第14話 混沌拡散計画、魔族文化祭(※計画倒れ)で無事死亡

 


 ーーそして、来たる『魔界スイーツフェス』当日。




 俺が目を覚ました時、もう既に空は不穏なピンク色だった。朝焼けというより、何かが爆発したような色合いである。スイーツカラーとでもいうのか!!! 



 もはや、嫌な予感しかしない。



「グランゼルド。前日準備で変なことしてない?? 空の色が変なんだけど」

「ふっふーん☆ 今回は気合いを入れて、徹夜で『自己発光するマカロン』を並べたんですよ☆」

「スイーツが空を照らしてんの?! だから空があんな変な色に?!」

「いつもと違う感は大切だと思います☆ インパクトは大事なんですよ☆ ほら、混沌指数もバッチリ全体に上昇中です!!☆」

「これは拡散になるのか?!?!」



 魔王軍敷地内の広場に設営された特設ブースでは、すでにスイーツを求めて列をなす魔族たちがざわつき始めていた。だが、違和感はすぐに現れる。

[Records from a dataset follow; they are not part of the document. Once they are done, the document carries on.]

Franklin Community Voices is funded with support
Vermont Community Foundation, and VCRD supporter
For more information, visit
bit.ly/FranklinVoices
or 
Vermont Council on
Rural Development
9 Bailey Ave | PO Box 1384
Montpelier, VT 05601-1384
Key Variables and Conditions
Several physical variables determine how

 俺は人混みを目を凝らして見ていた。いた。いたぞ。あいつが!!!



 客に混じり、異様に姿勢が良く、腰にホルスター、そしてメモ帳を持った怪しい人物。



 銀髪をポニーテールに結い、めちゃくちゃ不自然なサングラスをかけ、スイーツの屋台を一つ一つメモしながら回っている。



「……あれはクローディアッスかね?」

「どう見てもクローディアです本当にありがとうございました」



 バレバレもいいところである。



 なぜサングラスなのか。なぜ羽を折りたたんでいるのに、背中がふわっと光っているのか。なぜそんなに真顔でチュロスを齧っているのか。ツッコミどころが多すぎる。



「……混沌指数、反応なし。……これが『混沌』か……?」



 何か悩んでいらっしゃるようだが、これ、混沌というより『魔族文化祭』だから!!!



 そう。我々の目論見は失敗だった。



 『混沌を広げる』どころか、魔族たちはスイーツを心から楽しみ、むしろ『平和指数』が上昇していたのである。

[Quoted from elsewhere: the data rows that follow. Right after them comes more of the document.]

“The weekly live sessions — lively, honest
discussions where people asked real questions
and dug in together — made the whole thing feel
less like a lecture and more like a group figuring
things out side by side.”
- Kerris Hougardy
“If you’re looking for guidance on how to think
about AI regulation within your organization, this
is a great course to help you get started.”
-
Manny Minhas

 子どもたちはキャッキャしているし、老魔族は「うまいのぅ……」とか言ってるし、クローディアですら、「……この『カオスもちぷよロール』くせになるな……」とか言って、3秒に1回メモを取っていた。



「参謀、あの人ほんとに査察官なんッスか??」

「俺も今は分からん……」



 この計画、結構、穴だらけだったのでは?? そもそも俺が中心だったんだよね?? まず俺が魔族文化祭(※違います)を巡回しないとダメなのでは?!

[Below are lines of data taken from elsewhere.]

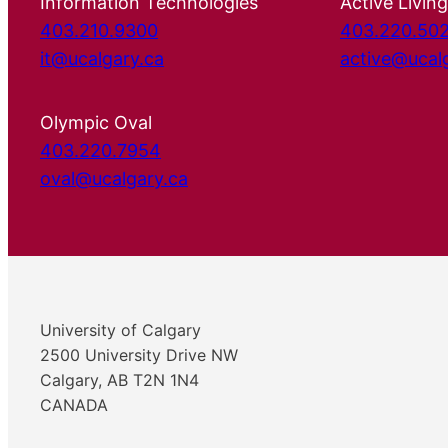
Information Technologies
Active Living
403.210.9300
403.220.50
it@ucalgary.ca
active@ucal
Olympic Oval
403.220.7954
oval@ucalgary.ca
University of Calgary
2500 University Drive NW
Calgary, AB T2N 1N4
CANADA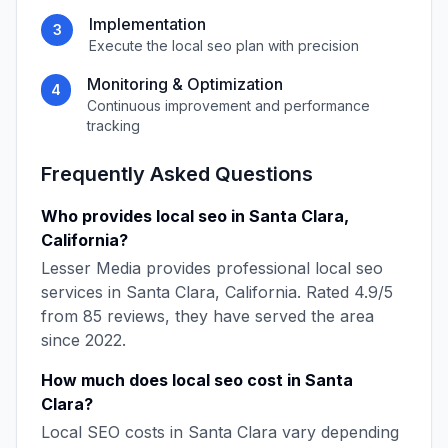
Implementation
3
Execute the
local seo
plan with precision
Monitoring & Optimization
4
Continuous improvement and performance
tracking
Frequently Asked Questions
Who provides
local seo
in
Santa Clara
,
California
?
Lesser Media
provides professional
local seo
services in
Santa Clara
,
California
. Rated
4.9
/5
from
85
reviews, they have served the area
since
2022
.
How much does
local seo
cost in
Santa
Clara
?
Local SEO
costs in
Santa Clara
vary depending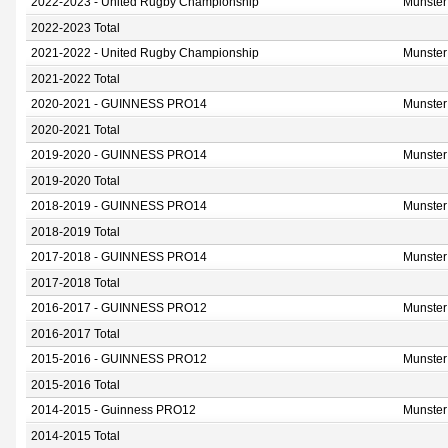
2022-2023 - United Rugby Championship
Munster
2022-2023 Total
2021-2022 - United Rugby Championship
Munster
2021-2022 Total
2020-2021 - GUINNESS PRO14
Munster
2020-2021 Total
2019-2020 - GUINNESS PRO14
Munster
2019-2020 Total
2018-2019 - GUINNESS PRO14
Munster
2018-2019 Total
2017-2018 - GUINNESS PRO14
Munster
2017-2018 Total
2016-2017 - GUINNESS PRO12
Munster
2016-2017 Total
2015-2016 - GUINNESS PRO12
Munster
2015-2016 Total
2014-2015 - Guinness PRO12
Munster
2014-2015 Total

 いや、待て!!! 巡回する=魔族文化祭楽しむ=平和指数上昇?!?! なんだこれ?!?! 拡散にならねぇ!!!



 こうして、魔王軍による『混沌拡散計画』はあえなく頓挫し、代わりに『魔界スイーツ文化』が天界にまで流入する兆しを見せることとなった。



 この後、天界に『もちぷよロール』が輸出され、クローディアが天界経済庁から表彰を受けることになったのは、それはまた、別の話ーー。